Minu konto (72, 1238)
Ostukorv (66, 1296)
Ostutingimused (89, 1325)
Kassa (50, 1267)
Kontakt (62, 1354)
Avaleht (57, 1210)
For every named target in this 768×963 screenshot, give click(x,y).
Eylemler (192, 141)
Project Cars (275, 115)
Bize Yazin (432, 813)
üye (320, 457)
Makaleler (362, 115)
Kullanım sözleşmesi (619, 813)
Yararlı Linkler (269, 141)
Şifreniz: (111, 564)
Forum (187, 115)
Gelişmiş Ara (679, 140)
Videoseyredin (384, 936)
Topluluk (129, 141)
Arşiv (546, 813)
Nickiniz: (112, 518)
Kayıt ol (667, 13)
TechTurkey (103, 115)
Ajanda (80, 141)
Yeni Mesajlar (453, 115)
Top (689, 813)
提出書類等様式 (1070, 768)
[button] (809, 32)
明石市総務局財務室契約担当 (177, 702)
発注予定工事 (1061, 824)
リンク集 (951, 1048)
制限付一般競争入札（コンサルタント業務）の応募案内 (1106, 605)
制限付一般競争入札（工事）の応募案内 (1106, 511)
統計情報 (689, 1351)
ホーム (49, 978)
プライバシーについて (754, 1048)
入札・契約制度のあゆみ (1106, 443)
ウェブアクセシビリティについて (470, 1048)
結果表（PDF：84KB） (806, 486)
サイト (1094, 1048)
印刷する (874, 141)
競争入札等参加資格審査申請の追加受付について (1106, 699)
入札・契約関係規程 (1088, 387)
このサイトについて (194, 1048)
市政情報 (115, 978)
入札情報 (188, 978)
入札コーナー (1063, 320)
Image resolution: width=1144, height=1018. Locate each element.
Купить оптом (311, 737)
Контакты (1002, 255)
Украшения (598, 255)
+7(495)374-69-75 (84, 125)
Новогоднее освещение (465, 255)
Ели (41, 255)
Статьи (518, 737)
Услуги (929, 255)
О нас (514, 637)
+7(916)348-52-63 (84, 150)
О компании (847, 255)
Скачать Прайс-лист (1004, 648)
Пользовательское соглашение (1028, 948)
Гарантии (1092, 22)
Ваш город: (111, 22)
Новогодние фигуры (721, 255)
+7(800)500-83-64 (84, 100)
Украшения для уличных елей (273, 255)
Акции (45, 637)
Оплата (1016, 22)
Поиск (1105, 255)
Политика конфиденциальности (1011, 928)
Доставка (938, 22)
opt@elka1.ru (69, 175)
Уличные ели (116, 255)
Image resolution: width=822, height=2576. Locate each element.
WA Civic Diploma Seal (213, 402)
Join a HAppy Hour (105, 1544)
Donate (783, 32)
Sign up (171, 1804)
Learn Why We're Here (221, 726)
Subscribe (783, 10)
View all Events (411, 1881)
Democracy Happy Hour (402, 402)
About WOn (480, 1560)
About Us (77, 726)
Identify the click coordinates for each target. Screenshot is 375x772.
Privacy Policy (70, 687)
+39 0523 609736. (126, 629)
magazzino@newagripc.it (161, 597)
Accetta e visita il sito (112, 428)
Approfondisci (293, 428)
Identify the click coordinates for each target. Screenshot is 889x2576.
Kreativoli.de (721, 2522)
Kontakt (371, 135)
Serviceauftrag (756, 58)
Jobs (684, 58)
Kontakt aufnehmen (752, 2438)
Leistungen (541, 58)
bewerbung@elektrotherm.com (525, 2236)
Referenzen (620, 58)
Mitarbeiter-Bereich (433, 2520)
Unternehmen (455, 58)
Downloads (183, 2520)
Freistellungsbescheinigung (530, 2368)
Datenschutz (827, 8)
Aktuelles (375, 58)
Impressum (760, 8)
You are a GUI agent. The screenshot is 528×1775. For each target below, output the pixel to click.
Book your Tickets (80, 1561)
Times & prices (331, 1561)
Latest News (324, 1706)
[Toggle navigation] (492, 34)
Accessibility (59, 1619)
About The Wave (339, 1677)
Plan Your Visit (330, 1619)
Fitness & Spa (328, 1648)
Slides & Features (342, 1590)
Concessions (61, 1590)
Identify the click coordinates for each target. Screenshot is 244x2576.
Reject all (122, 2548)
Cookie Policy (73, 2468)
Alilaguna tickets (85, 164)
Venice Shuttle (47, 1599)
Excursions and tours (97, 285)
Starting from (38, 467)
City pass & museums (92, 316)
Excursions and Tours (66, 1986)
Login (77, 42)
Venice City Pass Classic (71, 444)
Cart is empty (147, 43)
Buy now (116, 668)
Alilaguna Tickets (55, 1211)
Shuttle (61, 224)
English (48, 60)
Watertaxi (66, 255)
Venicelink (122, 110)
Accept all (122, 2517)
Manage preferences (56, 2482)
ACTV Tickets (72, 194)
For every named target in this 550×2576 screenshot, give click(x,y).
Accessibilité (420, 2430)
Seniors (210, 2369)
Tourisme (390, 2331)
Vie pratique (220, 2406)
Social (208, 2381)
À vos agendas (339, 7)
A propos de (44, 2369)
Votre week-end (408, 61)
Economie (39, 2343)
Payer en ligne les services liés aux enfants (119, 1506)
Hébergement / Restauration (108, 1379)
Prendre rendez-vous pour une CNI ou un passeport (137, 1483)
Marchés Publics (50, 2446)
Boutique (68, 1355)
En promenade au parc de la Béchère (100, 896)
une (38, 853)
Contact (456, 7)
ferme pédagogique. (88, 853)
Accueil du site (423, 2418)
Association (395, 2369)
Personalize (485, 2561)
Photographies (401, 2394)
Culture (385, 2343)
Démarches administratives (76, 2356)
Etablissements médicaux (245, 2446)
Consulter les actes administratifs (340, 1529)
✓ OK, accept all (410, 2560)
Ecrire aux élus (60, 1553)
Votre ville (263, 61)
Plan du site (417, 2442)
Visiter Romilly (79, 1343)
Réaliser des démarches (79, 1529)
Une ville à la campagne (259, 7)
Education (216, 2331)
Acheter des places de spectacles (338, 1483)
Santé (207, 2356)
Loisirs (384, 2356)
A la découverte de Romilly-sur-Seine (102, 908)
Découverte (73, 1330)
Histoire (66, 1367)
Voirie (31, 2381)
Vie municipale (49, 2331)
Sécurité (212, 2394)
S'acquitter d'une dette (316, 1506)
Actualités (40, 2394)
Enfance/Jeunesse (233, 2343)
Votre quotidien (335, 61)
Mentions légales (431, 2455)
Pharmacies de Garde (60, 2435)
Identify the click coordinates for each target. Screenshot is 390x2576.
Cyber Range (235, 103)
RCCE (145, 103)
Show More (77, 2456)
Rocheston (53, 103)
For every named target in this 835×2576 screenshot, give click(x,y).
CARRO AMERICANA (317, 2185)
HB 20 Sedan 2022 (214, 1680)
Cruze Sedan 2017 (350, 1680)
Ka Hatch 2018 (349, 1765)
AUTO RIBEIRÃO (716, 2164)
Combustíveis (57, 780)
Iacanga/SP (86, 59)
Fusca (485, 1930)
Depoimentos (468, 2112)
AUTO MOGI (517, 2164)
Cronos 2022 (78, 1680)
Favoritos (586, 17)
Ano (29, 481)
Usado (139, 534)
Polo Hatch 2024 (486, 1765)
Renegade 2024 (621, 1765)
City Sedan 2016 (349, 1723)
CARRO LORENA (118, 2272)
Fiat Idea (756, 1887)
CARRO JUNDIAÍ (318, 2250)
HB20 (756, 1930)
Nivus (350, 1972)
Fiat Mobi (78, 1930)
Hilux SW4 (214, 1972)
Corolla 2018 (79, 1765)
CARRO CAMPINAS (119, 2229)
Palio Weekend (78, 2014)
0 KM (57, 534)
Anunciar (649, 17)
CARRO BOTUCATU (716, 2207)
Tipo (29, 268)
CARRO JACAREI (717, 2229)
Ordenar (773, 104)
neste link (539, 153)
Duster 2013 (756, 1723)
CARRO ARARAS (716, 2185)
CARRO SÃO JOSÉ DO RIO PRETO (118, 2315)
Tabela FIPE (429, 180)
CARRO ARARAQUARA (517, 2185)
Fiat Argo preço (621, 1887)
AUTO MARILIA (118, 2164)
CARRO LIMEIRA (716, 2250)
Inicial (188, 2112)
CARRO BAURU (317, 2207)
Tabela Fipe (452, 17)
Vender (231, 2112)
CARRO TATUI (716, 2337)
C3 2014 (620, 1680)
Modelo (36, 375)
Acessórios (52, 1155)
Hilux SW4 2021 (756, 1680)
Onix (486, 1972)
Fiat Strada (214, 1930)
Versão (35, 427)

==*==

▶ **EXERCISE DESCRIPTION**:
In the entries above, restate word for word the lines between the one holding "Payer en ligne" and the one holding "Culture (385, 2343)", inclusive, and nothing besides.

▶ **ANSWER SPACE**:
Payer en ligne les services liés aux enfants (119, 1506)
Hébergement / Restauration (108, 1379)
Prendre rendez-vous pour une CNI ou un passeport (137, 1483)
Marchés Publics (50, 2446)
Boutique (68, 1355)
En promenade au parc de la Béchère (100, 896)
une (38, 853)
Contact (456, 7)
ferme pédagogique. (88, 853)
Accueil du site (423, 2418)
Association (395, 2369)
Personalize (485, 2561)
Photographies (401, 2394)
Culture (385, 2343)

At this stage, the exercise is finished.